And that's a pretty mild example of what could happen if you did. Hotlinking javascript is an excellent way to allow someone else to pull all kinds of tricks with your visitors and your image. For example, redirecting all your traffic to a shocksite.
Every time you include some externally hosted javascript you open yourself and your visitors to a security risk. And on top of that, if you do it like this you're stealing bandwidth.
When including remotely hosted javascript make sure you have permission, make sure the other party is trustworthy and periodically review the linked script to make sure it does what is advertised (and that's imperfect, it could be you're seeing something else than other visitors).
"It would mean coordinating updates of the digest to all referencing sites though, which might make it practically impossible."
You just put the version number in the name somewhere and make deployments immutable. Otherwise you have everything you need for that already, technically, though you might want to add a fallback to a local clone of the resource or something so it isn't just a failure.
The security risk is precisely why a lot of new services provide embeddable content via iframes now, rather than JS. On the other hand, this still isn't perfect - we wrote about it today, actually: https://www.tinfoilsecurity.com/blog/protect-your-website-fr...
Iframes do suck. However, success of a whole crop of companies like Disqus depends on it sucking less. I am sure this is a known issue for these companies.
The standard pattern is never use external dependencies directly, but to keep copies and host them on your CDN.
For dependencies you can control, it's obviously best to keep a local or CDN copy. However this trend of embedding js from all over the web is encouraged by the pattern that most of the big sites allowing you to embed content use:
Google, Twitter, FaceBook all want you to embed js hosted on their servers in your page in order to interact with their site, even if all that script does is then insert an iframe into the page. By including a button or widget like the one above you're trusting them not to take over your site in a manner similar to this example, track your users surreptitiously, or be compromised now or in the future.
One thing that will happen is that domains that get abandoned that used to host benign js will get taken over by the jerks. That's very hard to protect against, and with the rate at which start-ups encourage people to embed their tags I'm kind of surprised there hasn't been a significant incident like that.
Interesting, Google has added more stuff to the speed test. My site has gone DOWN by 4 points since I last tested it due to failing some new tests.
Really great service by Google in general. I've managed to improve page loading times by 25%, cut number of connections in half (I merged all images into one unified file and then use CSS to display the relevant sub-sections), and reduce the total size of my page by over 10%.
Thank you. At first, I didn't see anything of interest and briefly wondered why I was at a site that had nothing to do with the HN subject.

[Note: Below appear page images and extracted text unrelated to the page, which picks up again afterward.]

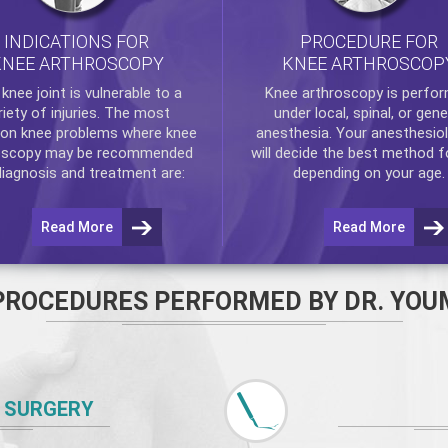
INDICATIONS FOR
PROCEDURE FOR
KNEE ARTHROSCOPY
KNEE ARTHROSCOP
e
knee
joint is vulnerable to a
Knee arthroscopy
is perfo
riety of injuries. The most
under local, spinal, or gene
n knee problems where
knee
anesthesia. Your anesthesiol
oscopy
may be recommended
will decide the best method f
diagnosis and treatment are:
depending on your age.
Read More
Read More
PROCEDURES PERFORMED BY DR. YOU
 SURGERY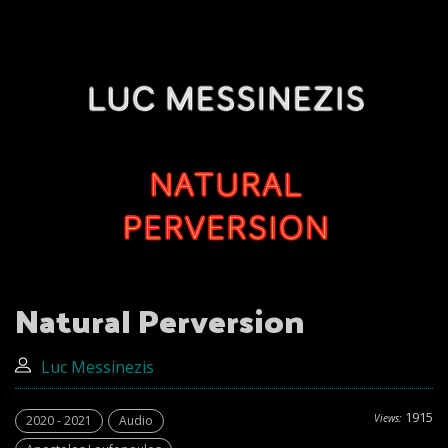
Natural Perversion
Luc Messinezis
1915
Views:
2020 - 2021
Audio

It hit me that the submission was to a demonstration rather than an article, so I temporarily instructed Noscript to allow all domains used by the page. Sure enough, now the banner appeared.

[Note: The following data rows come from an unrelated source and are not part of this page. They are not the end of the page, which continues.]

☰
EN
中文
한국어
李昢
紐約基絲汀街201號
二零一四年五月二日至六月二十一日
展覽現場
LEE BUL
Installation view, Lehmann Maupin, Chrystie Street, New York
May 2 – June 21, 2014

But that speaks to another reason to not use too many scripts hosted by third-parties. It makes for a very cluttered list of domains for users of Noscript and similar to authorize. I just leave sites that have more than a small number. How many third-party analytics, tracking, tools, social sharing, voting, polling, comments, shopping, deals, and other tools do you really need to embed to make a web site these days?
I love when the list is just domain.foo and domain-static.foo and maybe google-analytics or another mainstream analytics domain.

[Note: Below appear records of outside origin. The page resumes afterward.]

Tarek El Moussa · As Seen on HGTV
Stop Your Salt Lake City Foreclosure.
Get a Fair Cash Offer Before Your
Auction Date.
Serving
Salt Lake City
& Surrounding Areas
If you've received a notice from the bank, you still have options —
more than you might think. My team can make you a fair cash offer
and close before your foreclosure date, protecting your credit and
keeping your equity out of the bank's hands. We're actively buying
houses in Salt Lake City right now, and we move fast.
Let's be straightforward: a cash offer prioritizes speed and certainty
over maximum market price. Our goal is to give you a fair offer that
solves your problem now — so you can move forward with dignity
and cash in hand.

Don't forget that sometimes you need to allow the site's CDN domain as well.
The problem with Noscript is that it doesn't seem to differentiate between allowing a domain when it's actually a site you're visiting (say, facebook.com) and when it's a domain that a completely different site is trying to load content from. A straight whitelist is too "dumb" for today's web.
google analytics is a definitive no-no. permabanned here and one of the reasons I run noscript and its kind in my browsers.
Not that I mind webmasters running analytics tools, but I'm concerned with google having access to too much personal data/metadata, those privacy issues are bad.
>We noticed that you're using Internet Explorer. Polymath currently does not support this browser because compatibility issues prevent us from delivering an ideal experience. We're working on fixing these issues.
People do realise that some company networks give you no control over which browser you can use right? I can't understand what feature they would need which is missing from IE10. Why not use feature detection? We've moved on from browser detection...
I think that's just code for "we don't want to spend the time and effort to properly test and debug our application on IE at this time, and we really don't want to get barraged with IE support requests either".
Sure, I don't mind if bits don't work, if I miss out on some WebGL stuff or similar.
But to just put up a big fuck you, to what is the second most popular or most popular browser as a whole isn't helpful. It reminds me of people using Java Applets for navigation in their frames webpage.... Actually I did that once, I was however 11, and this thing had a spinny thing.
Sure, do cool stuff that requires features which some browsers miss, use feature detection to flag that.
> Sure, do cool stuff that requires features which some browsers miss, use feature detection to flag that.
To be fair, graceful degradation is still a ton of work. It's fine if you're using neat-o features for superficial things (round ALL the corners!). However when you decide to rely on newer tech for more core site features, it means you wind up having to code, and test, twice. Once for the real features in the preferred environment, and once for the degraded features in the non-preferred environment.
If you don't have the resources but you still want to use the stuff with limited support, I think it's polite to include a "hey, we don't test for your configuration so feel free to give us a try, but we apologize if things don't work correctly" banner. I think it's also polite to warn your users where you know things are just painfully broken. "The experience is bad here for users with your configuration."
> But to just put up a big fuck you, to what is the second most popular or most popular browser as a whole isn't helpful.
I'm glad you said this. I think you're stepping out from a trend/trope, which is to make fun of IE, to recognize the more nuanced reality of the situation.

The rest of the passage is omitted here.